The various population models considered here provide results consistent with formal analyses and Germany’s population projections. The stationary population equivalent (SPE) model finds, under current mortality and fertility conditions, that an annual level of about 755,000 net immigrants is required to maintain a stationary population in Germany. As long as the net reproduction rate remains at about 0.67, as it has for some time, recent levels of net immigration are inadequate to counterbalance eventual population decline. With 500,000 emigrants (the anticipated levels in Germany’s population projections), Germany requires about 1,255,000 immigrants annually to maintain the current SPE of 81.3 million. This is more than twice the level assumed in Germany’s medium-level population projections.

These results should be provocative in light of current public debate about Germany’s immigration policies and Germany’s important European role as a recipient of East European populations. For example, greatly increased numbers of immigrants can be accommodated within the demographic realm of Germany’s stationary population—there is room for more than 500,000 additional annual immigrants (above the current level of about 700,000 immigrants), without exceeding the long-term SPE goal of 81.3 million.
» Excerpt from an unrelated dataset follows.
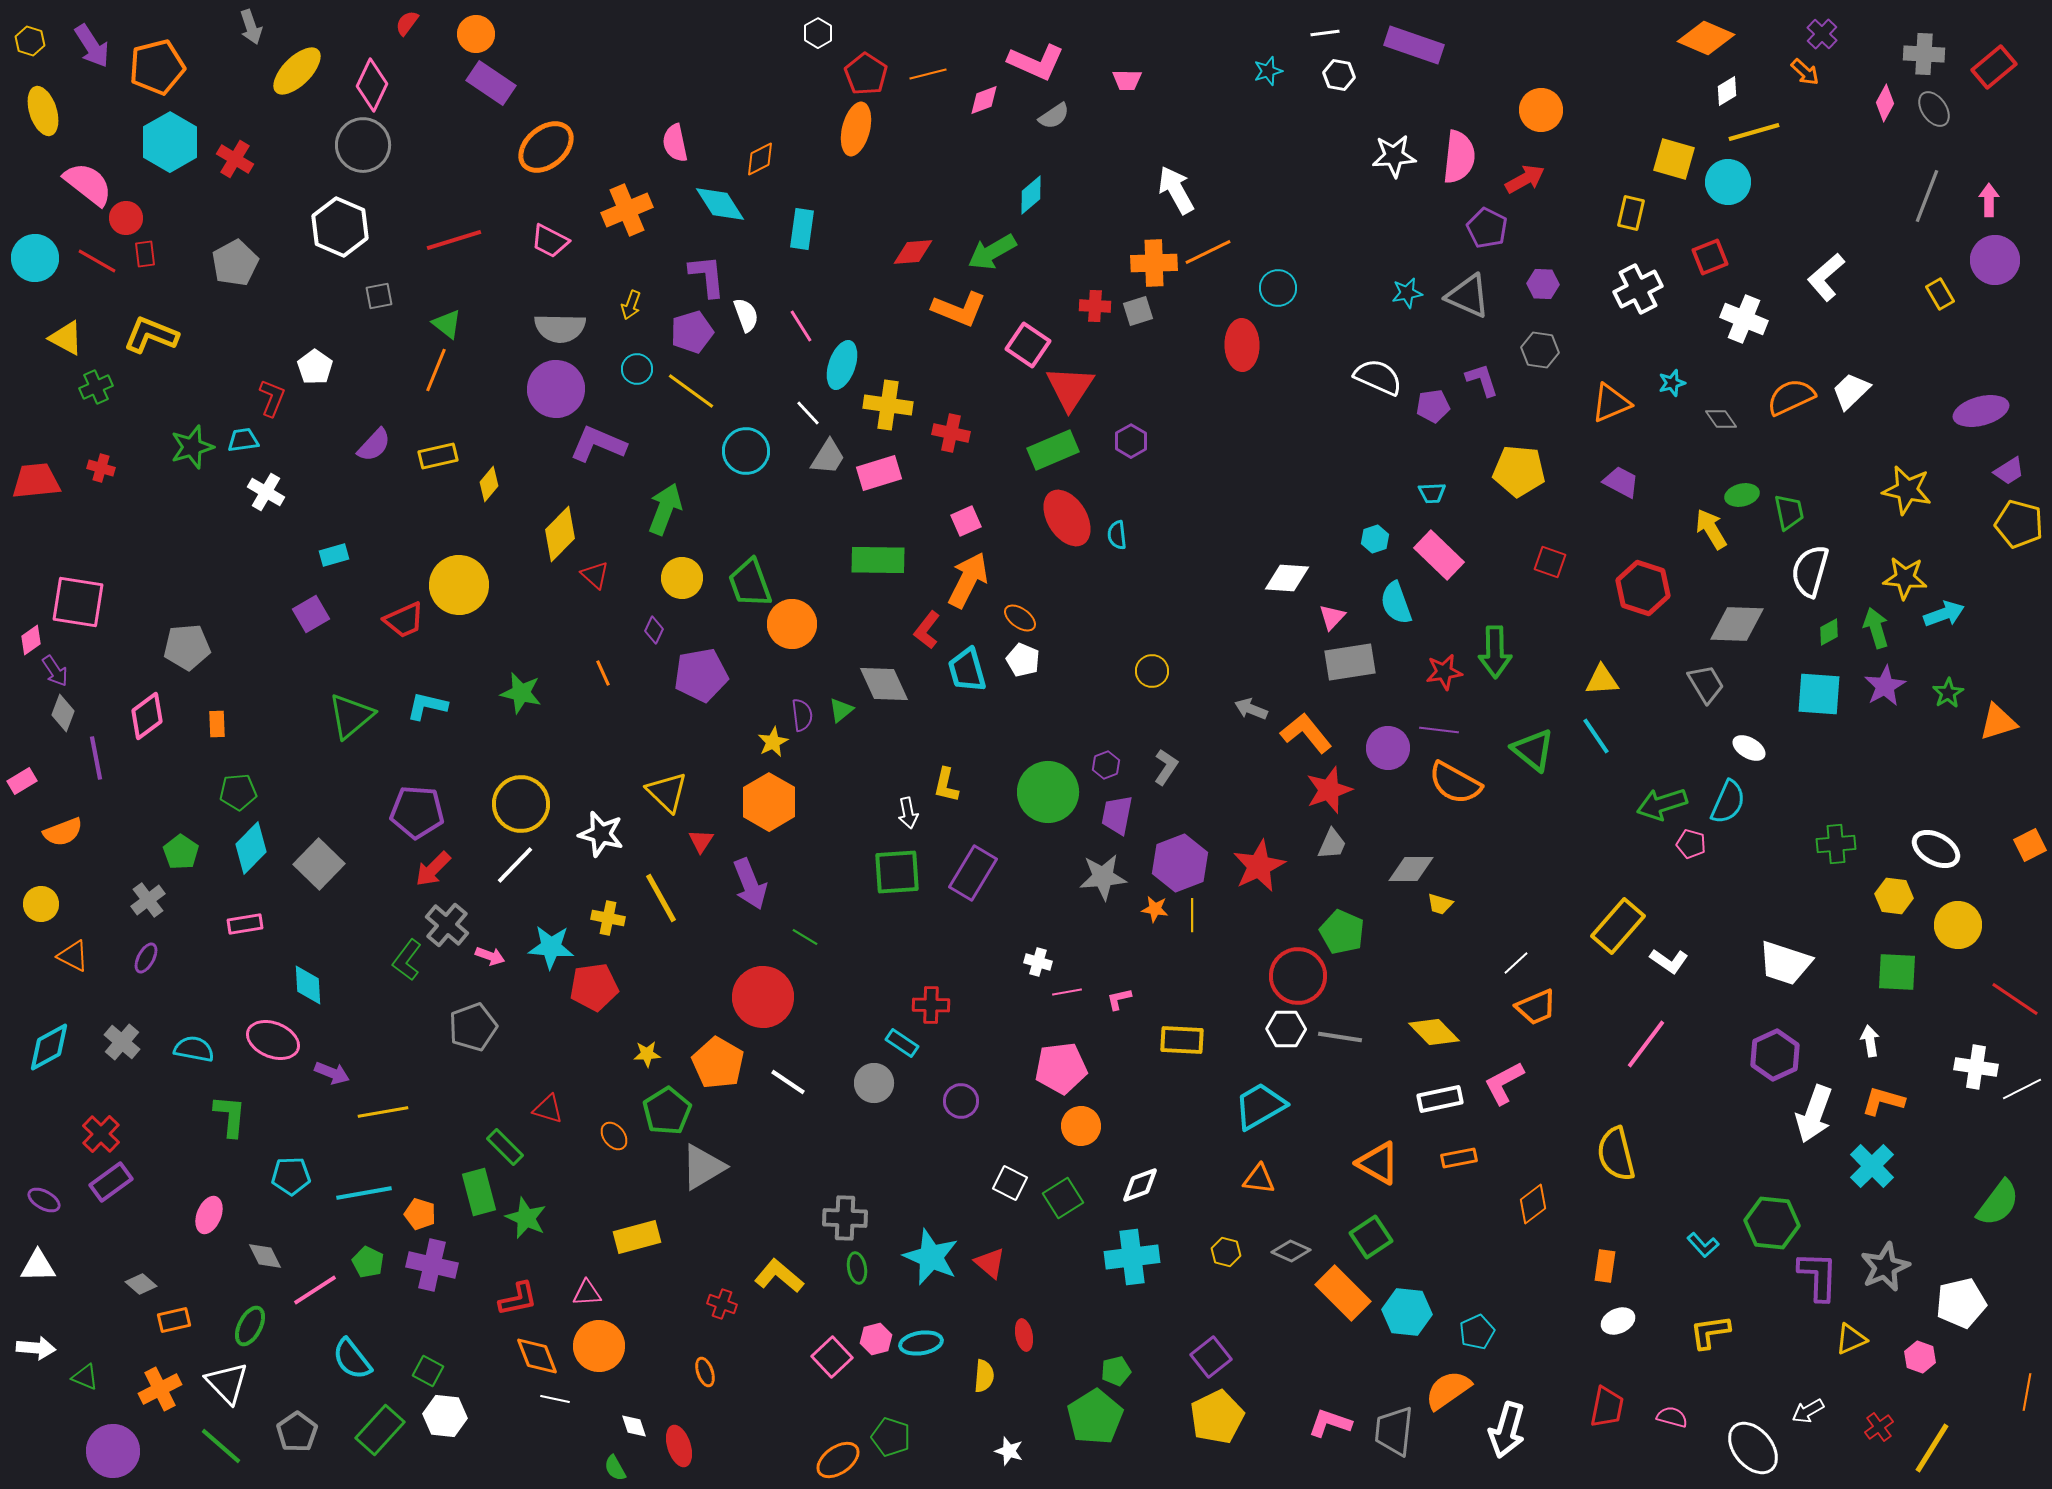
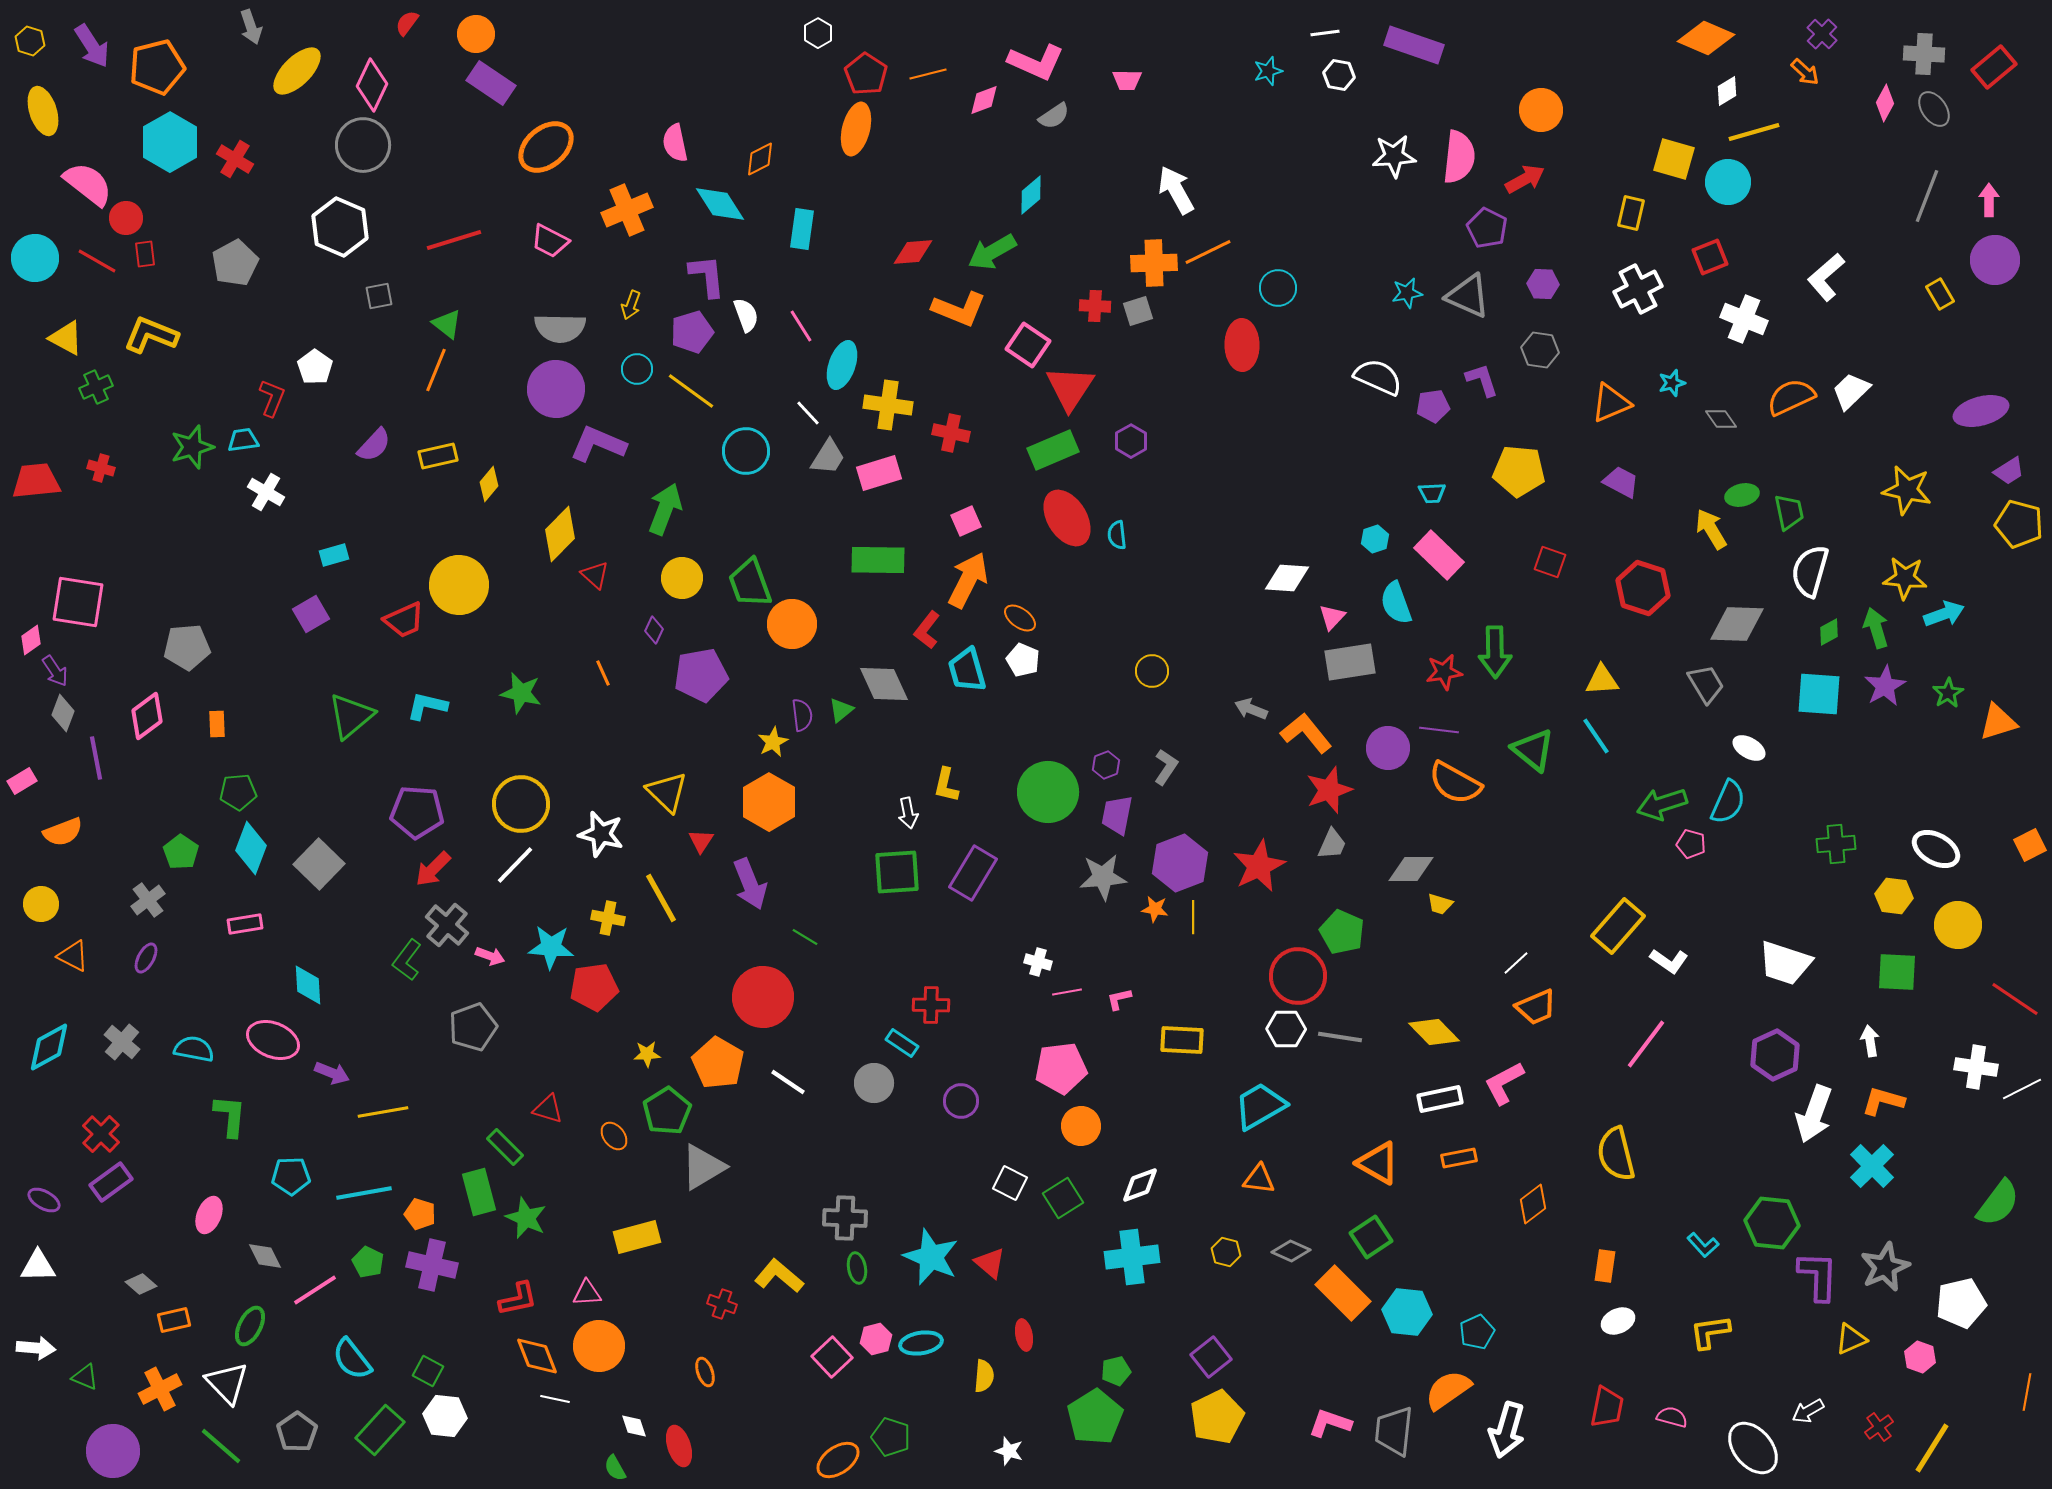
cyan diamond at (251, 848): rotated 24 degrees counterclockwise
yellow line at (1192, 915): moved 1 px right, 2 px down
We would be amiss if we did not emphasize that demographic calculations about the effect of immigration on population size are only one part of the complex policy issue of immigration. Aspects of multiculturalism, employment, regional distribution of the population, health and welfare care for the elderly, and humanitarianism for refugees are, obviously, also important considerations. But, nevertheless, how immigration affects Germany’s growth and size is one crucial issue, and the calculations reported in this paper offer a distinctive demographic perspective for current debate.